Limitations & Future Work

  • Dependency on Segmentation: SIR relies on masks to discretize the scene; robustness to segmentation failure or unconstrained environments is not fully explored.
  • Manual \(k\) Hyperparameter: The number of retained nodes \(k\) is humans-specified per task based on relevant object counts. A fully adaptive \(k\) is not yet implemented.
  • Qualitative Metrics: Explainability assessment relies on qualitative visualization and consistency metrics rather than a quantitative "explanation accuracy" benchmark.
  • Low Absolute Success: An Avg-24 of 19.5% indicates the benchmark's difficulty and suggests a long road to practical utility.
  • vs.

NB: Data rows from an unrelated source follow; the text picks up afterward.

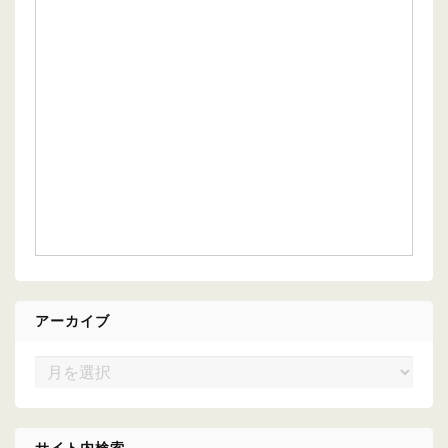
アーカイブ
ア
ー
カ
イ
サイト内検索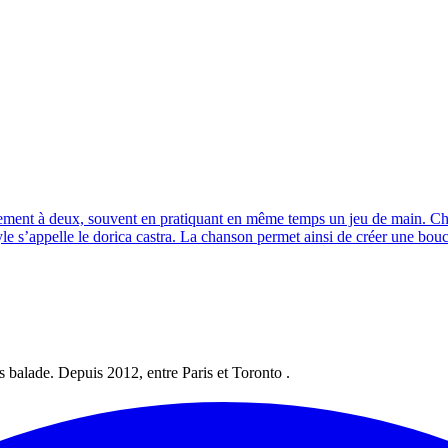
ralement à deux, souvent en pratiquant en même temps un jeu de main. 
e style s’appelle le dorica castra. La chanson permet ainsi de créer une b
les balade. Depuis 2012, entre Paris et Toronto .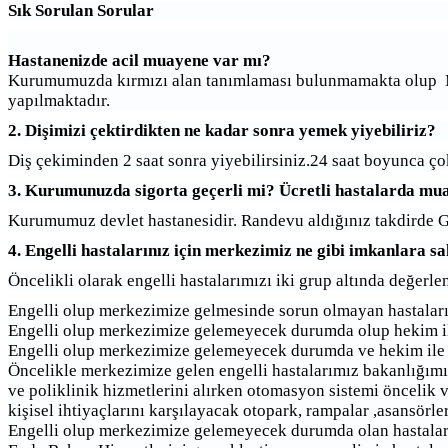
Sık Sorulan Sorular
Hastanenizde acil muayene var mı?
Kurumumuzda kırmızı alan tanımlaması bulunmamakta olup MH
yapılmaktadır.
2. Dişimizi çektirdikten ne kadar sonra yemek yiyebiliriz?
Diş çekiminden 2 saat sonra yiyebilirsiniz.24 saat boyunca çok 
3. Kurumunuzda sigorta geçerli mi? Ücretli hastalarda mua
Kurumumuz devlet hastanesidir. Randevu aldığınız takdirde GSS
4. Engelli hastalarınız için merkezimiz ne gibi imkanlara s
Öncelikli olarak engelli hastalarımızı iki grup altında değer
Engelli olup merkezimize gelmesinde sorun olmayan hastaları
Engelli olup merkezimize gelemeyecek durumda olup hekim ile
Engelli olup merkezimize gelemeyecek durumda ve hekim ile 
Öncelikle merkezimize gelen engelli hastalarımız bakanlığımı
ve poliklinik hizmetlerini alırken otomasyon sistemi öncelik v
kişisel ihtiyaçlarını karşılayacak otopark, rampalar ,asansörle
Engelli olup merkezimize gelemeyecek durumda olan hastalarım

Compose by Focus: SIR handles larger graphs, integrates multimodal features, and serves as a generalized state representation rather than just a point cloud component.
  • vs. Instant Policy: SIR is not restricted to point clouds and introduces learnable sparse subgraphs for explainability.

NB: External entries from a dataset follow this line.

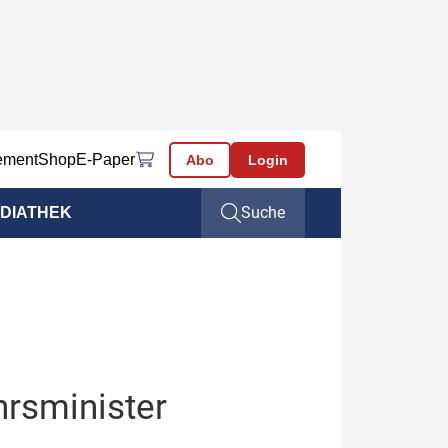
ement
Shop
E-Paper
Abo
Login
Suche
DIATHEK
hrsminister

  • vs. Plan-based Graphs: SIR demonstrates that low-level graph representations can drive step-wise GCIL without high-level symbolic planning or manual key-points.
  • vs. GNN Pooling: SIR is one of the first methods to learn node removal before message passing, ensuring zero information leakage from discarded nodes.

Rating

  • Novelty: ⭐⭐⭐⭐⭐ "Sparsification before message passing" for intrinsic explainability is a highly cohesive and novel contribution.
  • Experimental Thoroughness: ⭐⭐⭐⭐ Extensive ablations and distractor tests, though absolute success rates remain low and explainability is mostly qualitative.
  • Writing Quality: ⭐⭐⭐⭐⭐ Clear logical flow driven by research questions; the dataset bias analysis is particularly compelling.
  • Value: ⭐⭐⭐⭐ The paradigm of using model attention as a probe for dataset auditing has significant cross-domain utility.